Algorithm & Implementation Assurance
Stateful-signature safety (where applicable)
Claim: GateChain does not use stateful signatures (Ed25519 and Secp256k1 are stateless).
Coverage basis: Ed25519 and Secp256k1 are deterministic stateless signature schemes. No XMSS, LMS, or other stateful PQ scheme is used.
Implementation score: 0 · Evidence confidence: High
Issue classification: none · Score treatment: not applicable
N/A for current production scope. Would become applicable if XMSS/LMS-style stateful hash-based signatures were adopted.
Algorithm & Implementation Assurance
Performance and resource-impact analysis exists where PQ signature/verification costs could affect safe deployment
Claim: No PQ performance or resource-impact analysis exists.
Coverage basis: No documentation, benchmarks, or analysis of PQ signature sizes, verification costs, block-size impact, gas/fee implications, or node hardware requirements has been published for GateChain.

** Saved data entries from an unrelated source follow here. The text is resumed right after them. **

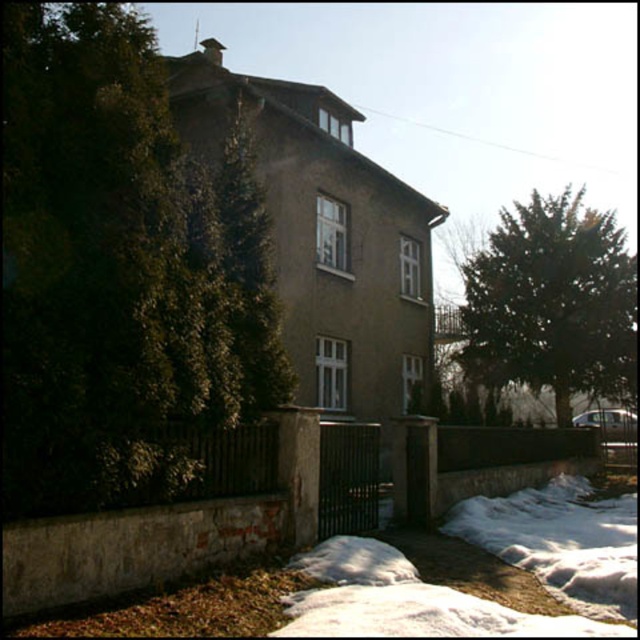 Question: Does green leafy tree at left have a smaller size compared to dark green textured tree at right?

Choices:
 (A) yes
 (B) no

Answer: (A)

Question: Which object appears closest to the camera in this image?

Choices:
 (A) dark green textured tree at right
 (B) white fluffy snow at lower center
 (C) green leafy tree at left

Answer: (C)

Question: Which is nearer to the green leafy tree at left?

Choices:
 (A) white fluffy snow at lower center
 (B) dark green textured tree at right

Answer: (A)

Question: Which object is positioned farthest from the green leafy tree at left?

Choices:
 (A) dark green textured tree at right
 (B) white fluffy snow at lower center

Answer: (A)

Question: Can you confirm if white fluffy snow at lower center is bigger than dark green textured tree at right?

Choices:
 (A) yes
 (B) no

Answer: (B)

Question: Is green leafy tree at left wider than dark green textured tree at right?

Choices:
 (A) no
 (B) yes

Answer: (A) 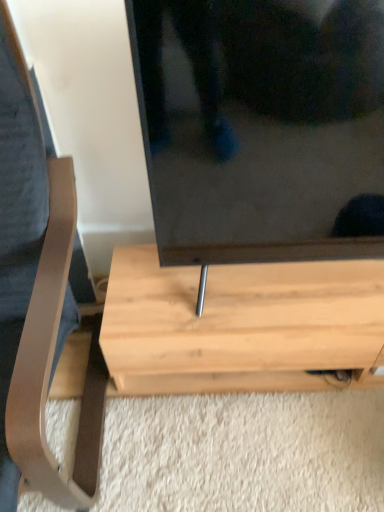 Question: From a real-world perspective, is light brown wood coffee table at left above or below light wood table at center?

Choices:
 (A) above
 (B) below

Answer: (A)

Question: Looking at their shapes, would you say light brown wood coffee table at left is wider or thinner than light wood table at center?

Choices:
 (A) wide
 (B) thin

Answer: (A)

Question: Is light brown wood coffee table at left taller or shorter than light wood table at center?

Choices:
 (A) short
 (B) tall

Answer: (B)

Question: From their relative heights in the image, would you say light wood table at center is taller or shorter than light brown wood coffee table at left?

Choices:
 (A) short
 (B) tall

Answer: (A)

Question: In terms of width, does light wood table at center look wider or thinner when compared to light brown wood coffee table at left?

Choices:
 (A) wide
 (B) thin

Answer: (B)

Question: In the image, is light wood table at center positioned in front of or behind light brown wood coffee table at left?

Choices:
 (A) behind
 (B) front

Answer: (A)

Question: Is point (188, 351) positioned closer to the camera than point (26, 301)?

Choices:
 (A) farther
 (B) closer

Answer: (A) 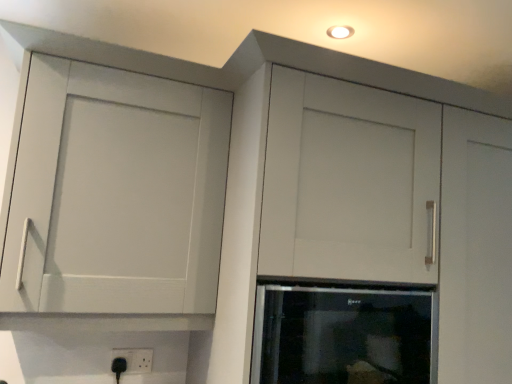 Question: Can you confirm if matte white cupboard at upper left is bigger than black glass oven at center?

Choices:
 (A) no
 (B) yes

Answer: (B)

Question: Considering the relative sizes of matte white cupboard at upper left and black glass oven at center in the image provided, is matte white cupboard at upper left shorter than black glass oven at center?

Choices:
 (A) yes
 (B) no

Answer: (B)

Question: Can we say matte white cupboard at upper left lies outside black glass oven at center?

Choices:
 (A) no
 (B) yes

Answer: (B)

Question: Could you tell me if matte white cupboard at upper left is facing black glass oven at center?

Choices:
 (A) yes
 (B) no

Answer: (B)

Question: Are matte white cupboard at upper left and black glass oven at center located far from each other?

Choices:
 (A) yes
 (B) no

Answer: (B)

Question: Is matte white cupboard at upper left facing away from black glass oven at center?

Choices:
 (A) no
 (B) yes

Answer: (A)

Question: Does black plastic electric outlet at lower center lie in front of black glass oven at center?

Choices:
 (A) no
 (B) yes

Answer: (A)

Question: Can black glass oven at center be found inside black plastic electric outlet at lower center?

Choices:
 (A) yes
 (B) no

Answer: (B)

Question: Does black plastic electric outlet at lower center have a lesser width compared to black glass oven at center?

Choices:
 (A) yes
 (B) no

Answer: (A)

Question: From the image's perspective, is black plastic electric outlet at lower center located above black glass oven at center?

Choices:
 (A) yes
 (B) no

Answer: (B)

Question: Does black plastic electric outlet at lower center have a greater height compared to black glass oven at center?

Choices:
 (A) yes
 (B) no

Answer: (B)

Question: Is black plastic electric outlet at lower center located outside black glass oven at center?

Choices:
 (A) yes
 (B) no

Answer: (A)

Question: Would you say black glass oven at center is a long distance from matte white cupboard at upper left?

Choices:
 (A) yes
 (B) no

Answer: (B) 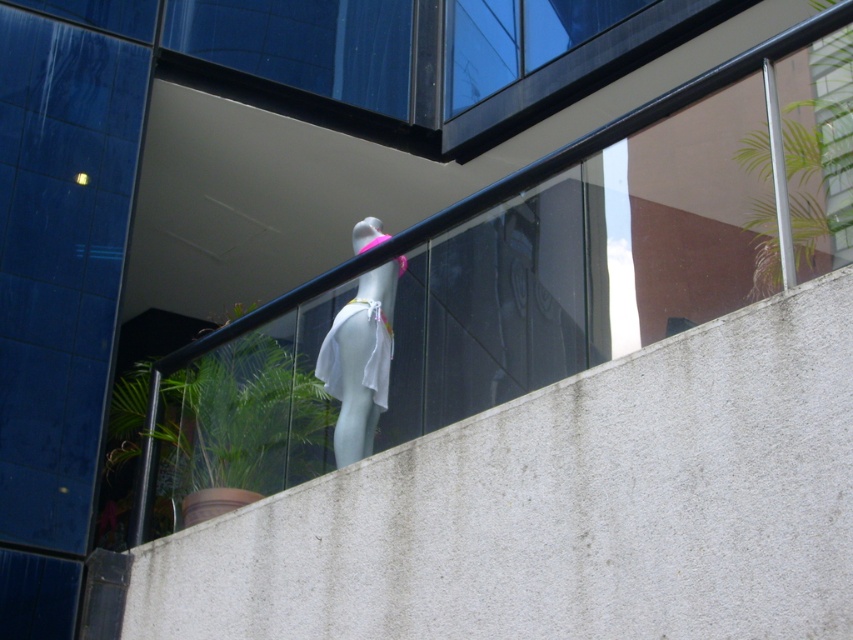 You are standing in front of the glass facade and want to place a small potted plant on the white concrete ledge at center. Given that the point coordinates are normalized between 0 and 1, can you confirm if the point at coordinates (566, 508) is the correct location for the ledge?

Yes, the point at coordinates (566, 508) corresponds to the white concrete ledge at center, so placing the potted plant there would be correct.

Consider the image. You are a delivery person trying to place a small package on a surface in the scene. The package is 1 foot in length. Which object between the white concrete ledge at center and the white matte mannequin at center would be more suitable for placing the package?

The white concrete ledge at center has a larger size compared to the white matte mannequin at center, so it would be more suitable for placing the package. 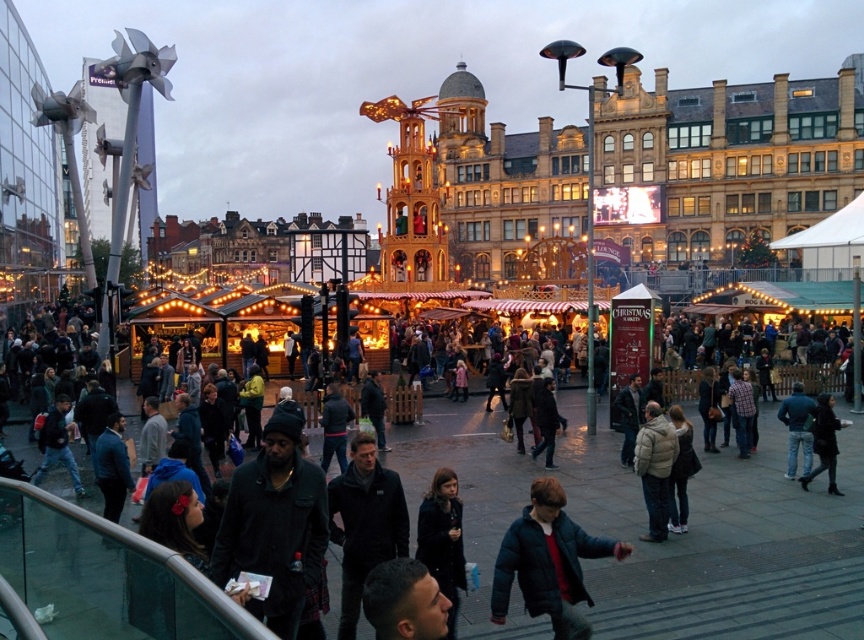 Question: Which object appears farthest from the camera in this image?

Choices:
 (A) dark blue jacket at center
 (B) dark gray jacket at center

Answer: (B)

Question: Is dark blue jacket at center thinner than dark gray jacket at center?

Choices:
 (A) yes
 (B) no

Answer: (B)

Question: Is dark blue jacket at center below dark gray jacket at center?

Choices:
 (A) no
 (B) yes

Answer: (B)

Question: Which point is closer to the camera?

Choices:
 (A) (642, 476)
 (B) (602, 548)

Answer: (B)

Question: Can you confirm if dark blue jacket at center is positioned below dark gray jacket at center?

Choices:
 (A) yes
 (B) no

Answer: (A)

Question: Which object appears farthest from the camera in this image?

Choices:
 (A) dark blue jacket at center
 (B) dark gray jacket at center

Answer: (B) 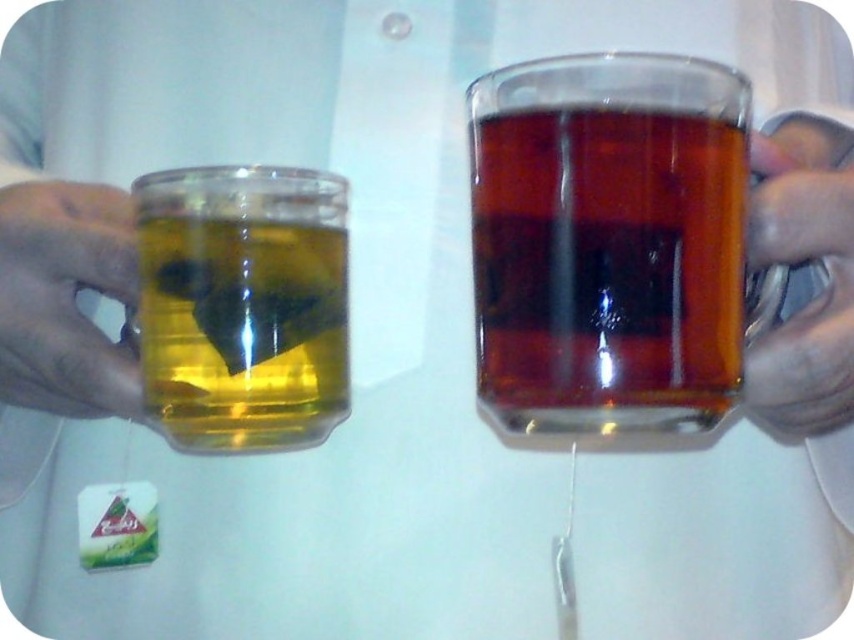 Question: Considering the relative positions of translucent glass tea bag at left and matte silver pen at right in the image provided, where is translucent glass tea bag at left located with respect to matte silver pen at right?

Choices:
 (A) below
 (B) above

Answer: (A)

Question: Observing the image, what is the correct spatial positioning of translucent glass mug at right in reference to matte plastic cup at left?

Choices:
 (A) above
 (B) below

Answer: (A)

Question: Is translucent glass mug at right thinner than matte plastic cup at left?

Choices:
 (A) no
 (B) yes

Answer: (A)

Question: Which object is the farthest from the translucent glass tea bag at left?

Choices:
 (A) translucent glass mug at right
 (B) matte plastic cup at left
 (C) matte silver pen at right

Answer: (C)

Question: Estimate the real-world distances between objects in this image. Which object is farther from the translucent glass mug at right?

Choices:
 (A) matte silver pen at right
 (B) matte plastic cup at left
 (C) translucent glass tea bag at left

Answer: (B)

Question: Which is farther from the translucent glass mug at right?

Choices:
 (A) matte silver pen at right
 (B) translucent glass tea bag at left

Answer: (B) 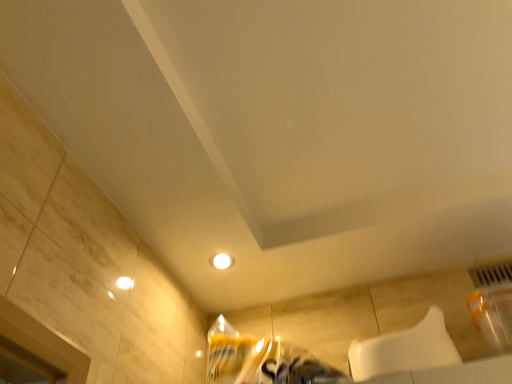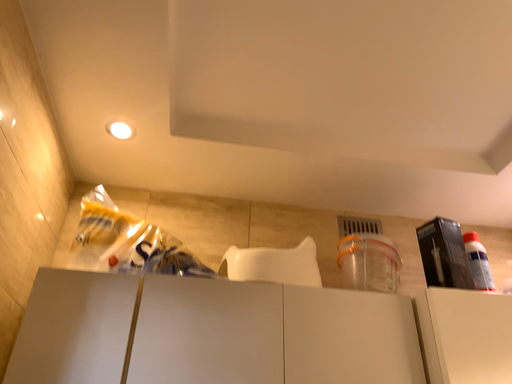 Question: Which way did the camera rotate in the video?

Choices:
 (A) rotated upward
 (B) rotated downward

Answer: (B) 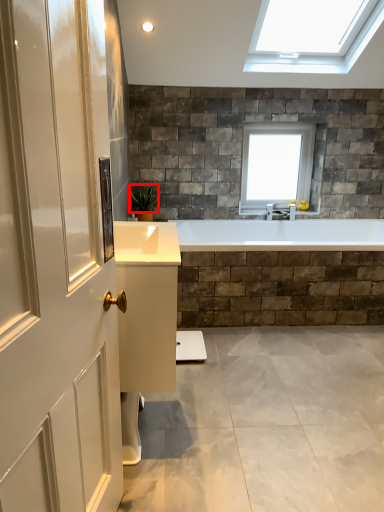 Question: Where is plant (annotated by the red box) located in relation to window in the image?

Choices:
 (A) left
 (B) right

Answer: (A) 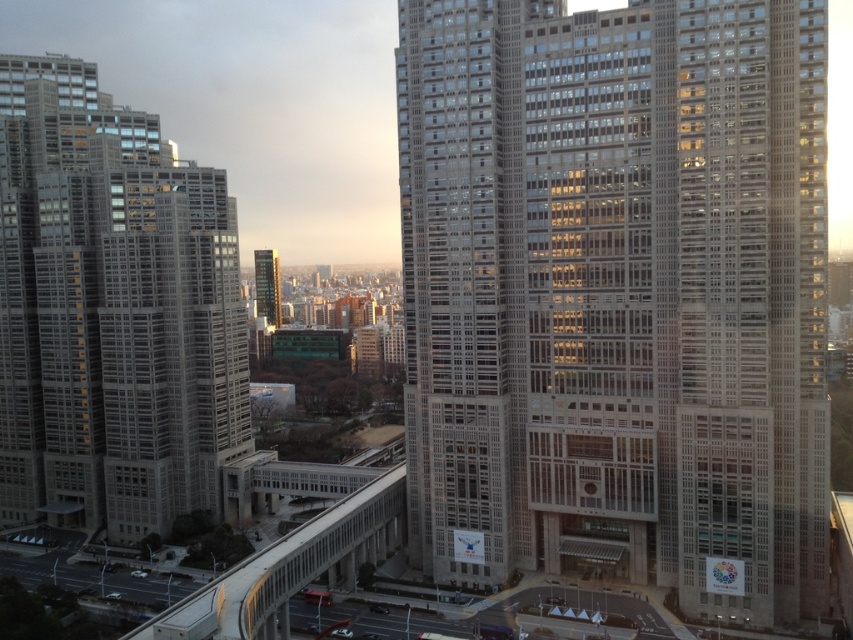 Question: Which object appears closest to the camera in this image?

Choices:
 (A) gray concrete skyscraper at left
 (B) green glass tower at upper left
 (C) beige concrete building at center

Answer: (C)

Question: Is beige concrete building at center wider than green glass tower at upper left?

Choices:
 (A) yes
 (B) no

Answer: (A)

Question: Can you confirm if beige concrete building at center is positioned below green glass tower at upper left?

Choices:
 (A) no
 (B) yes

Answer: (B)

Question: Which point is closer to the camera taking this photo?

Choices:
 (A) (113, 397)
 (B) (271, 282)

Answer: (A)

Question: Which point is closer to the camera?

Choices:
 (A) green glass tower at upper left
 (B) beige concrete building at center

Answer: (B)

Question: Considering the relative positions of beige concrete building at center and gray concrete skyscraper at left in the image provided, where is beige concrete building at center located with respect to gray concrete skyscraper at left?

Choices:
 (A) left
 (B) right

Implementation score: 0 · Evidence confidence: High
Issue classification: assurance-only caveat · Score treatment: score-reducing
Assurance: This is a note-only caveat because there is no PQ path to analyze. A performance analysis would only become relevant once a PQ migration design exists. The absence of analysis does not create a new quantum attack path beyond those already identified.
If GateChain were to adopt PQC, performance analysis would be critical given that PQ signatures are typically 10-50x larger than Ed25519/Secp256k1. BNB Chain's May 2026 report showed 40-50% TPS degradation in test environments with ML-DSA-44.